* _Data shown_
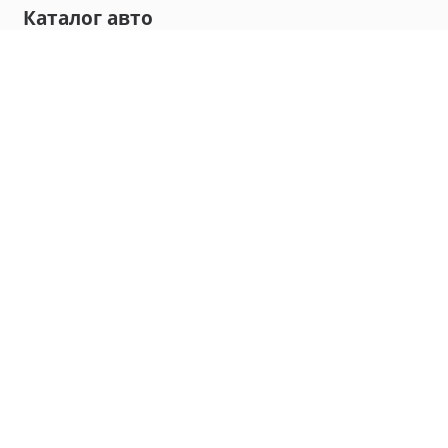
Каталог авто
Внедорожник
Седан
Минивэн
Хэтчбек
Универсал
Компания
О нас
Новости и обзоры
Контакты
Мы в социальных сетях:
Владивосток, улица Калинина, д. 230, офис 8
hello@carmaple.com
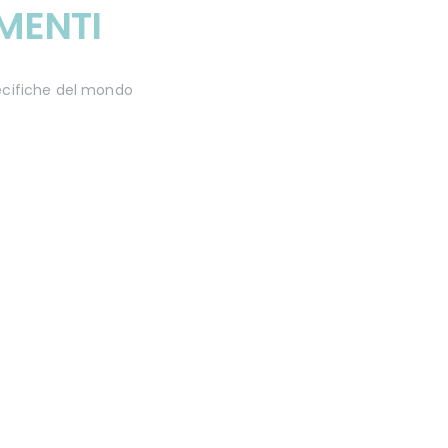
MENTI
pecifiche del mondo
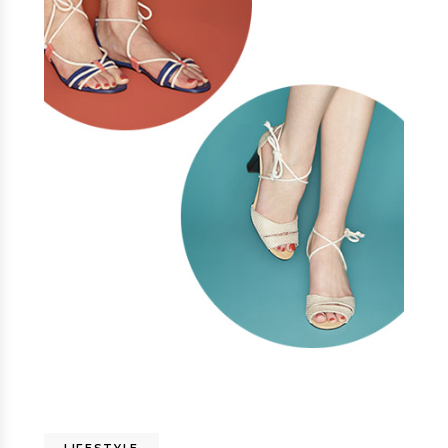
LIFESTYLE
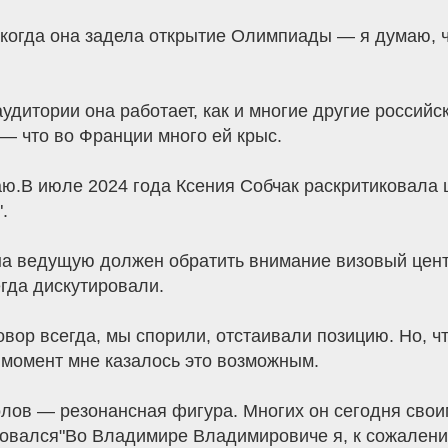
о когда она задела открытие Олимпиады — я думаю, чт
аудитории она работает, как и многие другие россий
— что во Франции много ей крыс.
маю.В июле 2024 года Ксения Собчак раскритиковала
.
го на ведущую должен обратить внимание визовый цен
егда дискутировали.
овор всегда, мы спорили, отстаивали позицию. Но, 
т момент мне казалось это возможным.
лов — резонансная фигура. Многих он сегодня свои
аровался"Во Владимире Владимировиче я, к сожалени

--

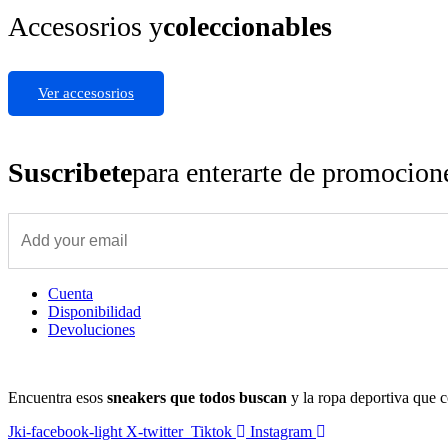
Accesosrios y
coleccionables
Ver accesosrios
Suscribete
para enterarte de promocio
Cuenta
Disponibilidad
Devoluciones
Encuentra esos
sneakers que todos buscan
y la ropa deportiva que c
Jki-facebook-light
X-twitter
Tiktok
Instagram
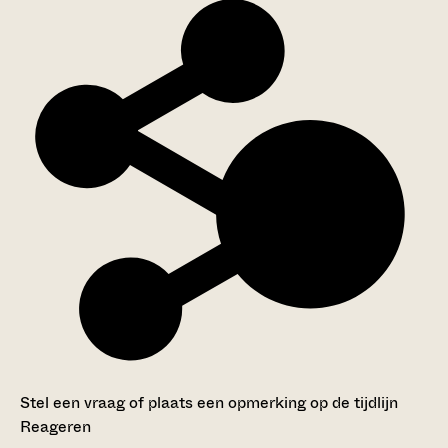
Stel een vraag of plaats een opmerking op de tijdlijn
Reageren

==

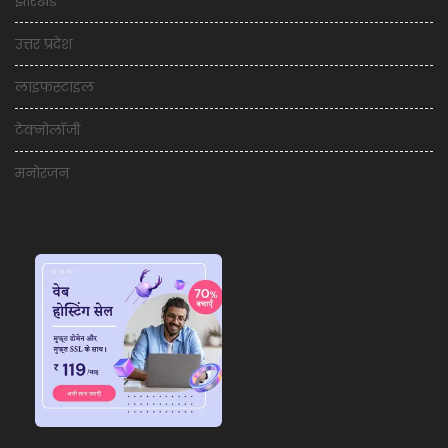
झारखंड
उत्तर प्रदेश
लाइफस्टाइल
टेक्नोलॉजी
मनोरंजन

* _Aim of the task_
Copy the lines above exactly, starting with the line that contains "Каталог авто" and ending with the line that contains "много ей крыс.", and leave out any pictures.

* _Solution to the problem_
Каталог авто
Внедорожник
Седан
Минивэн
Хэтчбек
Универсал
Компания
О нас
Новости и обзоры
Контакты
Мы в социальных сетях:
Владивосток, улица Калинина, д. 230, офис 8
hello@carmaple.com
MENTI
pecifiche del mondo
LIFESTYLE
о когда она задела открытие Олимпиады — я думаю, чт
аудитории она работает, как и многие другие россий
— что во Франции много ей крыс.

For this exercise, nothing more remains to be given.